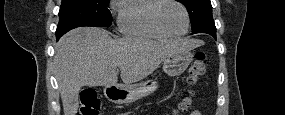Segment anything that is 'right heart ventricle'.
I'll return each mask as SVG.
<instances>
[{
    "label": "right heart ventricle",
    "mask_w": 285,
    "mask_h": 115,
    "mask_svg": "<svg viewBox=\"0 0 285 115\" xmlns=\"http://www.w3.org/2000/svg\"><path fill=\"white\" fill-rule=\"evenodd\" d=\"M158 0H129L118 5V27L129 37L167 39L153 23V10Z\"/></svg>",
    "instance_id": "right-heart-ventricle-1"
}]
</instances>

-*-*-

§ WHAT THE TASK REQUIRES
Leave out the images and copy every record above exactly.

§ FINAL ANSWER
Segment anything that is 'right heart ventricle'.
I'll return each mask as SVG.
<instances>
[{
    "label": "right heart ventricle",
    "mask_w": 285,
    "mask_h": 115,
    "mask_svg": "<svg viewBox=\"0 0 285 115\" xmlns=\"http://www.w3.org/2000/svg\"><path fill=\"white\" fill-rule=\"evenodd\" d=\"M158 0H129L118 5V27L129 37L167 39L153 23V10Z\"/></svg>",
    "instance_id": "right-heart-ventricle-1"
}]
</instances>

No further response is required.